## Description

Description: The aim of this homework is to get you acquainted with implementing a decision tree as

discussed in class. Your implementation should be able to run on a data with two types of features

(numeric and categorical).

Use the following data for testing your implementation: (ABALONE –

https://archive.ics.uci.edu/ml/machine-learning-databases/abalone/. You can use Python libraries to

read this data file.

This project is expecting you to write two functions. The first will take the training data including the

type of features and returns a decision tree best modeling the classification problem. This should not

do any pruning of the tree. An optional part of the homework will require the pruning step. The second

function will just apply the decision tree to a given set of data points.
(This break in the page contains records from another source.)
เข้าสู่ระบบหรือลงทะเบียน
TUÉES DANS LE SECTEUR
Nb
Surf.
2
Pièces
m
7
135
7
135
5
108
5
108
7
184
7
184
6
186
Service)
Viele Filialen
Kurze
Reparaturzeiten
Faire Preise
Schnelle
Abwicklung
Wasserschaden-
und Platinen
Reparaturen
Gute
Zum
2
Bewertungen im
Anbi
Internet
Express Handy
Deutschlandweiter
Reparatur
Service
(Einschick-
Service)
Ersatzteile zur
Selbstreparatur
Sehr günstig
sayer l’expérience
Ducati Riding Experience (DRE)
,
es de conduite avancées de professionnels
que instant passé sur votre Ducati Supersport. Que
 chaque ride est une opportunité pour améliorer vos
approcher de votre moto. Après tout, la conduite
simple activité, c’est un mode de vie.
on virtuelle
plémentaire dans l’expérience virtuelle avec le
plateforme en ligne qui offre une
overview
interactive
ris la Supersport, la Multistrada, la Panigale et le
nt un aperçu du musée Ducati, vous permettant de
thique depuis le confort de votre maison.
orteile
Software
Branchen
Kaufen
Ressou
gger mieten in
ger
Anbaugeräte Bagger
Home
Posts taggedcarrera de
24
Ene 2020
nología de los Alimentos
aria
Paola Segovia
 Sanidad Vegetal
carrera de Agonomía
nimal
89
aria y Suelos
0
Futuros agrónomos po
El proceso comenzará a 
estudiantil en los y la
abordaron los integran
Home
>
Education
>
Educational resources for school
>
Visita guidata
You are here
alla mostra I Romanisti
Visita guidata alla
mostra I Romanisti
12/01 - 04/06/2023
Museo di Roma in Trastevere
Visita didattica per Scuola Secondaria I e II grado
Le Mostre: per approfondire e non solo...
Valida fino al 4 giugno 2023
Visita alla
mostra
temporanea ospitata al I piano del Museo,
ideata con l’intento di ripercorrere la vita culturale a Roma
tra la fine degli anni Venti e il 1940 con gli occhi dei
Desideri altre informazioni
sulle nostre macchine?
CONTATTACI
You should follow the following for this homework:

1. Load the data and performa a quick analysis of what it is and what features it has. You will

need to construct a vector indicating the type (values) of each of the features. In this case, you

can assume that you have numeric (real or integer) and categorical values.

2. Implement the function “build_dt(X, y, attribute_types, options)”.

a. X: is the matrix of features/attributes for the training data. Each row includes a data

sample.

b. y: The vector containing the class labels for each sample in the rows of X.

c. attribute_types: The vector containing (1: integer/real) or (2: categorical) indicating

the type of each attributes (the columns of X).

d. options: Any options you might want to pass to your decision tree builder.

e. Returns a decision tree of the structure of your choice.

3. Implement the function “predict_dt(dt, X, options)”.

a. dt: The decision tree modeled by “build_dt” function.

b. X: is the matrix of features/attributes for the test data.

c. Returns a vector for the predicted class labels.

4. Report the performance of your implementation using an appropriate k-fold cross validation

using confusion matrices on the given dataset.

[Optional] Implement the pruning strategy discussed in the class. Repeat the steps 4 above. Indicate

any assumptions you might have made.

What to hand in: You are expected to hand in one of the following

• HW2_lastname_firstname_studentnumber_code.ipynb (the Python notebook file containing

the code and report output).

Your notebook should include something like the following:

Implementation of Decision Tree Modeling Function:

Implementation of Decision Tree Testing Function:

Results of k-fold cross validation: